Figure 4 Prognostic performances of lactate score in TCGA COAD and GEO CRC cohorts and its association with hallmark pathways (A) The OS analysis of high and low risk groups in TCGA COAD cohort. (B) The PFS analysis of high and low risk groups in TCGA COAD cohort. (C) The ROC curve to evaluate the performance of lactate score by calculating the AUC. Prediction of 5-, 8-, and 10-year survival was performed. (D) The PFS analysis of high and low risk groups in GEO CRC cohort to validate the effect of lactate score. (E) The OS analysis of high and low risk groups in GEO CRC cohort to validate the effect of lactate score. (F) Correlation between lactate score and hallmark pathway activity. The activity of hallmark pathways was calculated by GSVA. The correlation coefficient and P value were evaluated by Spearman test. In (A, B, D, E), P value has been derived from a log-rank test.

Subsequently, we compared the genomic characteristics of patients with different lactate scores, identified the preference for nonsynonymous mutations between patients with high and low lactate scores using Fisher’s exact test, and screened 731 differentially mutated genes. The 38 most frequently mutated genes are shown in Figure S9A. The phosphatidylinositol-4,5-bisphosphate 3-kinase, catalytic subunit alpha (PIK3CA) gene has the highest mutation frequency (28%) among all patients, and it occurs more the high lactate score group than in the low lactate score one (P = 0.032).

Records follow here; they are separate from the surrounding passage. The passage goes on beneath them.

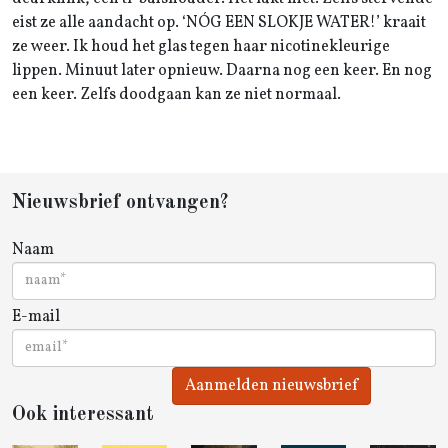
eist ze alle aandacht op. ‘NÓG EEN SLOKJE WATER!’ kraait
ze weer. Ik houd het glas tegen haar nicotinekleurige
lippen. Minuut later opnieuw. Daarna nog een keer. En nog
een keer. Zelfs doodgaan kan ze niet normaal.
Nieuwsbrief ontvangen?
Naam
E-mail
Aanmelden nieuwsbrief
Ook interessant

Similarly, genes with > 10% mutation frequency are also more significantly observed in the high lactate score group than in the low lactate score one. Additionally, there are significant differences in the CNV between the two groups (Figures S9B, C). Hence, the lactate score is associated with the genomic characteristics of COAD patients, and patients with high lactate scores have complicated mutations and CNV events.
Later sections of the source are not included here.